* _WHAT NEEDS TO BE DONE_: Below are the entries to retype; reproduce each one exactly.

Items from a data source:
* * *

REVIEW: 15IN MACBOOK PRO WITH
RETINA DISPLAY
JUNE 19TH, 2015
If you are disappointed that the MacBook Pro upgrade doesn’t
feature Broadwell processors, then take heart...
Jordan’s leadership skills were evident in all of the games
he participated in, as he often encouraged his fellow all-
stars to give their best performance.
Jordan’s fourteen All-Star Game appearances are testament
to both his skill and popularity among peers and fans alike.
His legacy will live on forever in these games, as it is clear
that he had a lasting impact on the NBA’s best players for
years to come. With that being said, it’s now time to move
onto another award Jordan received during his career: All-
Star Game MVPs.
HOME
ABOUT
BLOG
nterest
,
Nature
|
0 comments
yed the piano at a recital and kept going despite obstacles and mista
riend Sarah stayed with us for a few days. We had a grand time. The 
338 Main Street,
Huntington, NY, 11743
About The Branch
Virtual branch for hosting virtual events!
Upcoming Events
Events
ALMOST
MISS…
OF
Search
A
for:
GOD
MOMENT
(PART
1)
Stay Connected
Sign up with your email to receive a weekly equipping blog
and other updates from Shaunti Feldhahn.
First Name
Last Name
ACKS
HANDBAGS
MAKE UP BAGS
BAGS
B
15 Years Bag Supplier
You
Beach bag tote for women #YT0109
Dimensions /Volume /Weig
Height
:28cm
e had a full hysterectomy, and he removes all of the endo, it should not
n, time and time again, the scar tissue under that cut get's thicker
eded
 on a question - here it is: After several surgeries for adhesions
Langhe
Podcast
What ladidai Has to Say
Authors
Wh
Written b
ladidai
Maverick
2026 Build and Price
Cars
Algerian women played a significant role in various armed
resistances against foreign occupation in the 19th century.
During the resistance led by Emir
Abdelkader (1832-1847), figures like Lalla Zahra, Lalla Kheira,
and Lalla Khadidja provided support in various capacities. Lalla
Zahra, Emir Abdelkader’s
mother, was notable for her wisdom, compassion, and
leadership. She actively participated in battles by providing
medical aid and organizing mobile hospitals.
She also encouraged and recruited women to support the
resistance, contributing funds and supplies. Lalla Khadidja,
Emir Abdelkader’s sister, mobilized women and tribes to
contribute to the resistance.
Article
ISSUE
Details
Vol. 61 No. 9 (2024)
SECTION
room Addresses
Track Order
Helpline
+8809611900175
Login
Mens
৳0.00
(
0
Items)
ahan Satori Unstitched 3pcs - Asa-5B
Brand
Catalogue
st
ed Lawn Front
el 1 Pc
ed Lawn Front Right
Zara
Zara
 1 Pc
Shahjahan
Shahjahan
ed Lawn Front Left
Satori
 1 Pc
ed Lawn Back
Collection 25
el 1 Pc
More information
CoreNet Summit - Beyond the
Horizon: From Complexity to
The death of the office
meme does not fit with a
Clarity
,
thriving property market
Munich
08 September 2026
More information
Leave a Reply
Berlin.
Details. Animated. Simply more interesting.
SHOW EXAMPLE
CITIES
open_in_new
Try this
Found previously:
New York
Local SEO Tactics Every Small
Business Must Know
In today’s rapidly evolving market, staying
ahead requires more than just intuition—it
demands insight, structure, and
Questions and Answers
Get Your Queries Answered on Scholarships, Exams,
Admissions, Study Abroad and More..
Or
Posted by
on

* * *

* _ANSWER TO THIS PROBLEM_:
REVIEW: 15IN MACBOOK PRO WITH
RETINA DISPLAY
JUNE 19TH, 2015
If you are disappointed that the MacBook Pro upgrade doesn’t
feature Broadwell processors, then take heart...
Jordan’s leadership skills were evident in all of the games
he participated in, as he often encouraged his fellow all-
stars to give their best performance.
Jordan’s fourteen All-Star Game appearances are testament
to both his skill and popularity among peers and fans alike.
His legacy will live on forever in these games, as it is clear
that he had a lasting impact on the NBA’s best players for
years to come. With that being said, it’s now time to move
onto another award Jordan received during his career: All-
Star Game MVPs.
HOME
ABOUT
BLOG
nterest
,
Nature
|
0 comments
yed the piano at a recital and kept going despite obstacles and mista
riend Sarah stayed with us for a few days. We had a grand time. The 
338 Main Street,
Huntington, NY, 11743
About The Branch
Virtual branch for hosting virtual events!
Upcoming Events
Events
ALMOST
MISS…
OF
Search
A
for:
GOD
MOMENT
(PART
1)
Stay Connected
Sign up with your email to receive a weekly equipping blog
and other updates from Shaunti Feldhahn.
First Name
Last Name
ACKS
HANDBAGS
MAKE UP BAGS
BAGS
B
15 Years Bag Supplier
You
Beach bag tote for women #YT0109
Dimensions /Volume /Weig
Height
:28cm
e had a full hysterectomy, and he removes all of the endo, it should not
n, time and time again, the scar tissue under that cut get's thicker
eded
 on a question - here it is: After several surgeries for adhesions
Langhe
Podcast
What ladidai Has to Say
Authors
Wh
Written b
ladidai
Maverick
2026 Build and Price
Cars
Algerian women played a significant role in various armed
resistances against foreign occupation in the 19th century.
During the resistance led by Emir
Abdelkader (1832-1847), figures like Lalla Zahra, Lalla Kheira,
and Lalla Khadidja provided support in various capacities. Lalla
Zahra, Emir Abdelkader’s
mother, was notable for her wisdom, compassion, and
leadership. She actively participated in battles by providing
medical aid and organizing mobile hospitals.
She also encouraged and recruited women to support the
resistance, contributing funds and supplies. Lalla Khadidja,
Emir Abdelkader’s sister, mobilized women and tribes to
contribute to the resistance.
Article
ISSUE
Details
Vol. 61 No. 9 (2024)
SECTION
room Addresses
Track Order
Helpline
+8809611900175
Login
Mens
৳0.00
(
0
Items)
ahan Satori Unstitched 3pcs - Asa-5B
Brand
Catalogue
st
ed Lawn Front
el 1 Pc
ed Lawn Front Right
Zara
Zara
 1 Pc
Shahjahan
Shahjahan
ed Lawn Front Left
Satori
 1 Pc
ed Lawn Back
Collection 25
el 1 Pc
More information
CoreNet Summit - Beyond the
Horizon: From Complexity to
The death of the office
meme does not fit with a
Clarity
,
thriving property market
Munich
08 September 2026
More information
Leave a Reply
Berlin.
Details. Animated. Simply more interesting.
SHOW EXAMPLE
CITIES
open_in_new
Try this
Found previously:
New York
Local SEO Tactics Every Small
Business Must Know
In today’s rapidly evolving market, staying
ahead requires more than just intuition—it
demands insight, structure, and
Questions and Answers
Get Your Queries Answered on Scholarships, Exams,
Admissions, Study Abroad and More..
Or
Posted by
on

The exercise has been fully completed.